* **EXERCISE PROMPT**: For every line in the data below that contains "which", copy the line.

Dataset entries
^^^^^^^^
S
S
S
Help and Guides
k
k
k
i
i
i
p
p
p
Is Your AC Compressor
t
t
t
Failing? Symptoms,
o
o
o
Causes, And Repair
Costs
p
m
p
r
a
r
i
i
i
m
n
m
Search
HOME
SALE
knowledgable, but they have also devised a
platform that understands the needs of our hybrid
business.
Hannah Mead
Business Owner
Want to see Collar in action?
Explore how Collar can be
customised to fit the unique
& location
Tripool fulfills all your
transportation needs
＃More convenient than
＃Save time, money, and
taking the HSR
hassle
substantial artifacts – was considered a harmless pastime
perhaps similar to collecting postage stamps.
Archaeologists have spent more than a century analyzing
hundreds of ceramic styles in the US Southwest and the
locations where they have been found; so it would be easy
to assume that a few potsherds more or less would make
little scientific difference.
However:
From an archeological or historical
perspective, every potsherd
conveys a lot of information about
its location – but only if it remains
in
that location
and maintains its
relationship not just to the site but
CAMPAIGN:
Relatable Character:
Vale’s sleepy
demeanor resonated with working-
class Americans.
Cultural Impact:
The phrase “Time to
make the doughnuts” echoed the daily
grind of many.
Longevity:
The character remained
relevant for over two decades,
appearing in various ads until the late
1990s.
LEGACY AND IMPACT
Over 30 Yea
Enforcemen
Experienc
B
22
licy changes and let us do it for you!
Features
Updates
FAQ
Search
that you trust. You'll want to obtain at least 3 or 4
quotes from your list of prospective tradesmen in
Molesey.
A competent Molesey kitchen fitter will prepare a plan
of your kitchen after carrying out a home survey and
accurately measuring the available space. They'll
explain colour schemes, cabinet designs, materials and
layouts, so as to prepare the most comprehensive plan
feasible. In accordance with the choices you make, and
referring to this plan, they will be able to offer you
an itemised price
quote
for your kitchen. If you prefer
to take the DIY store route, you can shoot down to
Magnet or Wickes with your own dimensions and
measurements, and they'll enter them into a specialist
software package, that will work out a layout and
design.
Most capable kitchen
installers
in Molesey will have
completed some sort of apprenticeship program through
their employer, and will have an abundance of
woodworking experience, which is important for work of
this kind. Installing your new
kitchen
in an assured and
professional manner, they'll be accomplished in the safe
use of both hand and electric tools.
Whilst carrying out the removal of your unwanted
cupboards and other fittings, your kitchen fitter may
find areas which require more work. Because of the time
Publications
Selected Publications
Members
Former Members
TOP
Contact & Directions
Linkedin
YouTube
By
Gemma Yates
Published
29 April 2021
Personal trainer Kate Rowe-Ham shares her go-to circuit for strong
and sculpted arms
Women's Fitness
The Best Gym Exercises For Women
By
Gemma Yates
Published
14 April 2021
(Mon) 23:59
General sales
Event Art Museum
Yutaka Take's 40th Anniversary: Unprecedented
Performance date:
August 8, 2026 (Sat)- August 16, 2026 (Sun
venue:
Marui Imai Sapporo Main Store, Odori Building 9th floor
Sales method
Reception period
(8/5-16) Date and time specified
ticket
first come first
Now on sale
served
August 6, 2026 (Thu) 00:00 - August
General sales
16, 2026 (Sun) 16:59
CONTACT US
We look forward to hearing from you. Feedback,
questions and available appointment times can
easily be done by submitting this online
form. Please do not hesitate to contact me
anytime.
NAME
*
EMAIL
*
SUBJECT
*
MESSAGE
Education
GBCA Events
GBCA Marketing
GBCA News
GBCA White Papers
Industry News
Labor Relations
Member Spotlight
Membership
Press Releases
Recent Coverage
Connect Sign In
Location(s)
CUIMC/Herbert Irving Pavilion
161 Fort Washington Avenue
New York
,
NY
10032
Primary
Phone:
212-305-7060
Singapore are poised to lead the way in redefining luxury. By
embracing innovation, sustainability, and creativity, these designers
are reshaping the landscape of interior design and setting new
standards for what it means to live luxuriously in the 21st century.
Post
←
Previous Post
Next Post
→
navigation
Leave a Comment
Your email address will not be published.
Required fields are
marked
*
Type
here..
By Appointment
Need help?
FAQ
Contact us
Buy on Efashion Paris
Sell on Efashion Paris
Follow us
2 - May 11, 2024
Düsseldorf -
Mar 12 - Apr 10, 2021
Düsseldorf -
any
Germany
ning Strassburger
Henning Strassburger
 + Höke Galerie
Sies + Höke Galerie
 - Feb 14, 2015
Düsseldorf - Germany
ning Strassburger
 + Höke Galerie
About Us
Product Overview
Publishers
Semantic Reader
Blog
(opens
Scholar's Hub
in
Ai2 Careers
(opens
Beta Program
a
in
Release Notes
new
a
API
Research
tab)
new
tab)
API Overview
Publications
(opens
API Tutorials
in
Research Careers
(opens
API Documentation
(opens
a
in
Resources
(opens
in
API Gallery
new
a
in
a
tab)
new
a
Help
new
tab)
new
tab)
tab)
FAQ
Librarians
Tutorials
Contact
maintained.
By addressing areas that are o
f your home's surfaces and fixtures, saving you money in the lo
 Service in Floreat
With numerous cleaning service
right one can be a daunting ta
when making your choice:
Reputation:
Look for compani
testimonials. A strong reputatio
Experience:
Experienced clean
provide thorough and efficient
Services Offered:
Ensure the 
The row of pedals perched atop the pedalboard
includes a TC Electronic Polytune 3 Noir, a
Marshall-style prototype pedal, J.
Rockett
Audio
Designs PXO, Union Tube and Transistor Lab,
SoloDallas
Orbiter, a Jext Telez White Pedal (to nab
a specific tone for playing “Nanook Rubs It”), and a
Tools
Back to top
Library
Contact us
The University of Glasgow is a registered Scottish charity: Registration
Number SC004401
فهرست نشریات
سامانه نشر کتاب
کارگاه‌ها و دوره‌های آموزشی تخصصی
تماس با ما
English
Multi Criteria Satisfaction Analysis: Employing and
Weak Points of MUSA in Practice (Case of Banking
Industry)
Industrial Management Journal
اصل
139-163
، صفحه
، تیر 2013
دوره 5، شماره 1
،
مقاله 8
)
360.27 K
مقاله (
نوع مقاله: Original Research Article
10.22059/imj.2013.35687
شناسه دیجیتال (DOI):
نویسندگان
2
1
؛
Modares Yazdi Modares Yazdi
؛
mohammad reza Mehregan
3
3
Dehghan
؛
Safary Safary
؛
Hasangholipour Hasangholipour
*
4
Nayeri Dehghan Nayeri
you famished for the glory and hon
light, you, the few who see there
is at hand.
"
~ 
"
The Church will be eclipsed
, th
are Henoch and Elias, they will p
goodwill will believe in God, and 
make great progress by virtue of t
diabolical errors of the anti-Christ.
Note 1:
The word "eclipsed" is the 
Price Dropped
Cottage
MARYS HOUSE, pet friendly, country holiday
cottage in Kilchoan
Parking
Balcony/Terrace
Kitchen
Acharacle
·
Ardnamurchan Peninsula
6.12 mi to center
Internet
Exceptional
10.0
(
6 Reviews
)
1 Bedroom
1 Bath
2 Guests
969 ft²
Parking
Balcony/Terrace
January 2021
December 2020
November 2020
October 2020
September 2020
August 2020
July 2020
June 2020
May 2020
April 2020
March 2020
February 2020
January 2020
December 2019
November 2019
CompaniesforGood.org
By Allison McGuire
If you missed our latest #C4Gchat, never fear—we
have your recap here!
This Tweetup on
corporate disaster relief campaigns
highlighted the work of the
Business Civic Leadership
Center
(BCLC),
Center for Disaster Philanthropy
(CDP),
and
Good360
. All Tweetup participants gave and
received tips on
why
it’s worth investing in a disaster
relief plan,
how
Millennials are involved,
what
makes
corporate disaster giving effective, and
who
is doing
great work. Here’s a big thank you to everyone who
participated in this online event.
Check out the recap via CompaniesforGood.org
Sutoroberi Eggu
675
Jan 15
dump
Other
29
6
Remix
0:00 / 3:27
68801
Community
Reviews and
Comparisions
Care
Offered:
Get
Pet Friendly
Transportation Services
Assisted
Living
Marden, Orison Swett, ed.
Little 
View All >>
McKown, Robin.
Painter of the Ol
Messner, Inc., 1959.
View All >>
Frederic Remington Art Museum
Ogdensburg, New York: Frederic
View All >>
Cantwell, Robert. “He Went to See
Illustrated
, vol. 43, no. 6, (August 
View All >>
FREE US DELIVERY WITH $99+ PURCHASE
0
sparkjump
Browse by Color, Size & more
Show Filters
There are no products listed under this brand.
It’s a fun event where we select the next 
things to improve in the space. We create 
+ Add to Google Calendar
^^^^^^^^
* **EXERCISE OUTPUT**:
woodworking experience, which is important for work of
find areas which require more work. Because of the time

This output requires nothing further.